Élément clé de la prévention des escarres, le matériel doit être sélectionné en fonction de la douleur du patient, de son poids, de son état général, de son niveau de compréhension, de l’objectif de positionnement et de la nature (volontaire ou passive) de sa mobilité.

Types de matelas

Le personnel soignant dispose de matériel standard ou sur mesure. Il existe, notamment, divers types de matelas et de surmatelas. Citons les matelas statiques, non motorisés (en mousse, par exemple, permettant aisément l’enfoncement du corps et une bonne répartition de la pression, pour les patients présentant un risque d’escarre faible à modéré), ou les matelas à air dynamique (habituellement composés de cellules remplies d’air, avec capteurs de pression, pour des patients à très haut risque d’escarre ou déjà atteints).

Nouvelle technologie

La fonctionnalité du matériel a beaucoup progressé. Sur des matelas en mousse viscoélastique, ont ainsi été créées des sections latérales très denses qui renforcent la sécurité du patient et créent une assise facilitant les sorties du lit. Autre nouveauté, le Self-Adjusting Technology®, un matelas qui épouse la forme du corps selon le poids, la température et les mouvements du patient en ajustant la pression d’air interne. Pour tous les nouveaux supports, c’est souvent le personnel soignant qui évalue et signale les améliorations possibles aux fabricants. Même si le patient est installé sur un lit spécialisé, l’alternance régulière de ses positionnements ainsi que l’utilisation d’un coussin de décharge restent nécessaires pour soulager totalement une zone de pression.

Une hygiène cutanée rigoureuse

Toilette

L’hygiène cutanée est importante. Il faudra autant que faire se peut éviter la macération, facteur de risque secondaire de la formation d’escarre. Pour cela, éviter le contact des selles, de l’urine avec la peau ainsi qu’un excès de transpiration.

On veillera cependant à ne pas être trop agressif avec cette même peau. Les nettoyages multiples, énergiques doivent êtres évités. De même que l’utilisation systématique de savon. Le nettoyage des fuites urinaires pouvant se faire à l’eau claire.

Incontinence

En présence d’incontinence, la pose d’une sonde sera tentante mais évitée le plus souvent possible et on lui préférera des moyens plus palliatifs. Les protections doivent êtres changées fréquemment. Chez l’homme, le port d’un étui pelvien avec poche à urine peut être utile.

D’une façon générale, il sera intéressant de s’intéresser aux mécanismes de l’incontinence, ce qui permet dans certains cas de trouver une solution appropriée. Pour ce qui est des fuites de selles, là aussi, certaines solutions existent (régulation du transit, bouchon rectal) qui peuvent limiter les souillures.

Massages et pommades

→ Les massages directs sont, à l’heure actuelle, totalement proscrits.
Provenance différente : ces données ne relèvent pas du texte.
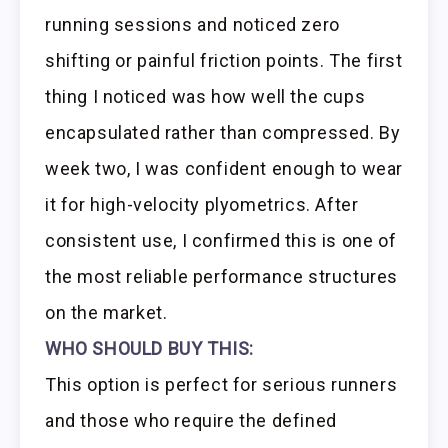
running sessions and noticed zero
shifting or painful friction points. The first
thing I noticed was how well the cups
encapsulated rather than compressed. By
week two, I was confident enough to wear
it for high-velocity plyometrics. After
consistent use, I confirmed this is one of
the most reliable performance structures
on the market.
WHO SHOULD BUY THIS:
This option is perfect for serious runners
and those who require the defined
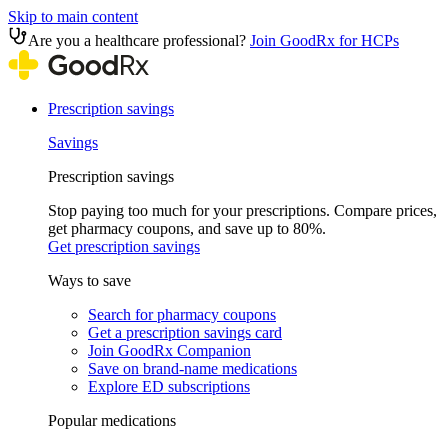
Skip to main content
Are you a healthcare professional?
Join GoodRx for HCPs
Prescription savings
Savings
Prescription savings
Stop paying too much for your prescriptions. Compare prices,
get pharmacy coupons, and save up to 80%.
Get prescription savings
Ways to save
Search for pharmacy coupons
Get a prescription savings card
Join GoodRx Companion
Save on brand-name medications
Explore ED subscriptions
Popular medications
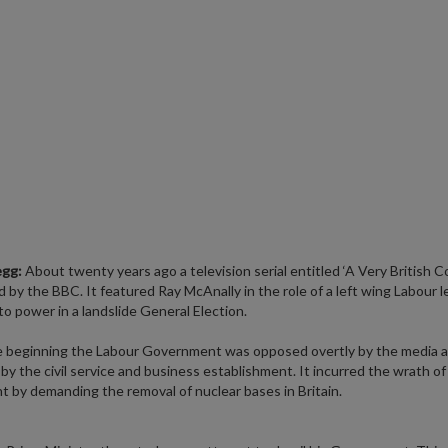
egg:
About twenty years ago a television serial entitled ‘A Very British 
 by the BBC. It featured Ray McAnally in the role of a left wing Labour l
to power in a landslide General Election.
e beginning the Labour Government was opposed overtly by the media 
 by the civil service and business establishment. It incurred the wrath o
t by demanding the removal of nuclear bases in Britain.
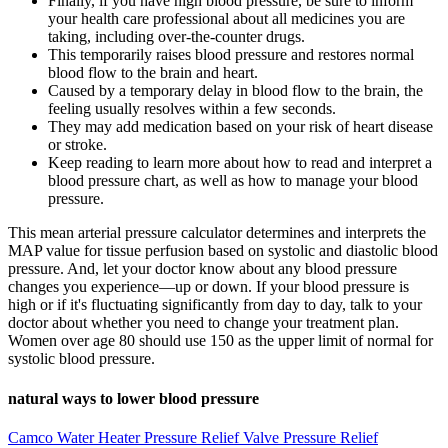
Finally, if you have high blood pressure, be sure to inform
your health care professional about all medicines you are
taking, including over-the-counter drugs.
This temporarily raises blood pressure and restores normal
blood flow to the brain and heart.
Caused by a temporary delay in blood flow to the brain, the
feeling usually resolves within a few seconds.
They may add medication based on your risk of heart disease
or stroke.
Keep reading to learn more about how to read and interpret a
blood pressure chart, as well as how to manage your blood
pressure.
This mean arterial pressure calculator determines and interprets the
MAP value for tissue perfusion based on systolic and diastolic blood
pressure. And, let your doctor know about any blood pressure
changes you experience—up or down. If your blood pressure is
high or if it's fluctuating significantly from day to day, talk to your
doctor about whether you need to change your treatment plan.
Women over age 80 should use 150 as the upper limit of normal for
systolic blood pressure.
natural ways to lower blood pressure
Camco Water Heater Pressure Relief Valve Pressure Relief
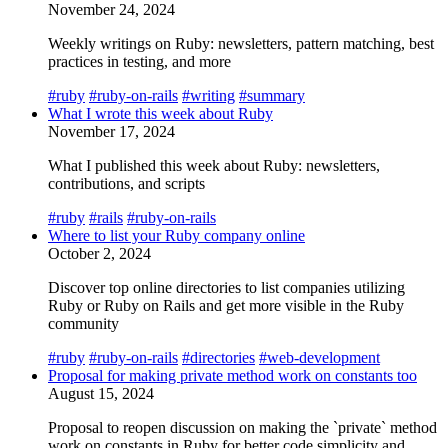
November 24, 2024
Weekly writings on Ruby: newsletters, pattern matching, best
practices in testing, and more
#ruby
#ruby-on-rails
#writing
#summary
What I wrote this week about Ruby
November 17, 2024
What I published this week about Ruby: newsletters,
contributions, and scripts
#ruby
#rails
#ruby-on-rails
Where to list your Ruby company online
October 2, 2024
Discover top online directories to list companies utilizing
Ruby or Ruby on Rails and get more visible in the Ruby
community
#ruby
#ruby-on-rails
#directories
#web-development
Proposal for making private method work on constants too
August 15, 2024
Proposal to reopen discussion on making the `private` method
work on constants in Ruby for better code simplicity and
Par la pression et les forces de cisaillement engendrées, il peuvent précipiter les lésions. Pour certaines localisations, un drainage lymphatique peut améliorer la situation mais il doit être fait par une personne formée et connaissant également la problématique de l’escarre.

→ Les crèmes protectrices sont intéressantes. Il en existe de nombreux types qui agissent par leur effet barrière mais également en nourrissant la peau. Il faudra de préférence choisir une crème ayant un bon effet protecteur mais pouvant s’appliquer en couche fine. Il ne faudra pas vouloir à tout prix nettoyer la zone protégée à chaque lavage.

→ Sur les rougeurs, un film de polyuréthane ou un hydrocolloïde fin peuvent s’avérer utiles.